EXERCISE BRIEF = What you copy should be the lines from the one with "Mask anything matching" through the end of the entries, word for word. Omit the pictures.

INPUT MATERIAL =

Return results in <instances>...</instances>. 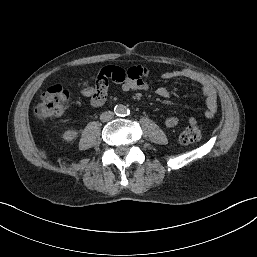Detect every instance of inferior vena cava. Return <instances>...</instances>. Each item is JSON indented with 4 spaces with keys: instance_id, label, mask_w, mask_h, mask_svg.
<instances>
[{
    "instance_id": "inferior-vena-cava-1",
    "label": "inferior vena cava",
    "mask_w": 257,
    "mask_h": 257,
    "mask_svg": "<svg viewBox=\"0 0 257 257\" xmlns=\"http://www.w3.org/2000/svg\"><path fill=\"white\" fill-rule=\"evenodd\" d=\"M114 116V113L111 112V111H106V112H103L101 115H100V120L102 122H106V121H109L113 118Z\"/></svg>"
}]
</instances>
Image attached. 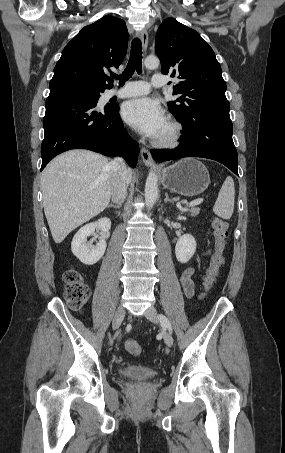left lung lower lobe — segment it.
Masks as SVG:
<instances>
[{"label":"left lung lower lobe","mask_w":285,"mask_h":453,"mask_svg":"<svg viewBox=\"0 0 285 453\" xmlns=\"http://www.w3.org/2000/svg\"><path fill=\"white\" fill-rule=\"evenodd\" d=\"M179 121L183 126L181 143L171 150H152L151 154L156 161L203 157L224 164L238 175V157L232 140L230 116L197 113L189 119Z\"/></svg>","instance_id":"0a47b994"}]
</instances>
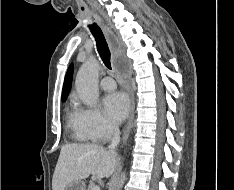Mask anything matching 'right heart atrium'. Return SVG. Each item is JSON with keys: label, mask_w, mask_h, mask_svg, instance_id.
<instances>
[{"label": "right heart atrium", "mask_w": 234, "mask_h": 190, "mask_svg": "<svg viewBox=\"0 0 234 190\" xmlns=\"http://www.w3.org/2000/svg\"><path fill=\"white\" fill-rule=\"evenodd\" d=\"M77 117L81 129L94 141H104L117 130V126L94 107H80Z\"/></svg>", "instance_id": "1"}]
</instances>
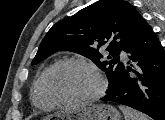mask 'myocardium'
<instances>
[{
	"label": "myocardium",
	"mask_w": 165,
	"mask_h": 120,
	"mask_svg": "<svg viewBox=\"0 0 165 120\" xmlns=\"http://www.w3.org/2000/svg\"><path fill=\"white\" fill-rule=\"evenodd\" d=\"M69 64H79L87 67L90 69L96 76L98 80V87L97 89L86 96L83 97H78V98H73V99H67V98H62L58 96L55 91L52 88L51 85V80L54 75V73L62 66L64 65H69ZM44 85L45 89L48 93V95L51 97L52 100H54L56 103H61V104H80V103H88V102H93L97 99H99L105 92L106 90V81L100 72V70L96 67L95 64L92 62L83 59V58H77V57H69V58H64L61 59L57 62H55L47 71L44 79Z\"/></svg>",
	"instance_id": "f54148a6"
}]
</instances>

RESULT =
Mask anything matching 'right heart atrium'. Return SVG. Each item is JSON with keys: label, mask_w, mask_h, mask_svg, instance_id.
<instances>
[{"label": "right heart atrium", "mask_w": 234, "mask_h": 190, "mask_svg": "<svg viewBox=\"0 0 234 190\" xmlns=\"http://www.w3.org/2000/svg\"><path fill=\"white\" fill-rule=\"evenodd\" d=\"M77 117L81 129L94 141H104L117 130V126L94 107H80Z\"/></svg>", "instance_id": "1"}]
</instances>
mask 'myocardium'
<instances>
[{
	"label": "myocardium",
	"mask_w": 165,
	"mask_h": 120,
	"mask_svg": "<svg viewBox=\"0 0 165 120\" xmlns=\"http://www.w3.org/2000/svg\"><path fill=\"white\" fill-rule=\"evenodd\" d=\"M69 64H79L87 67L90 69L96 76L98 80V87L97 89L86 96L83 97H78V98H73V99H67V98H62L58 96L55 91L52 88L51 85V80L54 75V73L62 66L64 65H69ZM44 85L45 89L48 93V95L51 97L52 100H54L56 103H61V104H80V103H88V102H93L97 99H99L105 92L106 90V81L100 72V70L96 67L95 64L92 62L83 59V58H77V57H69V58H64L61 59L57 62H55L47 71L44 79Z\"/></svg>",
	"instance_id": "f54148a6"
}]
</instances>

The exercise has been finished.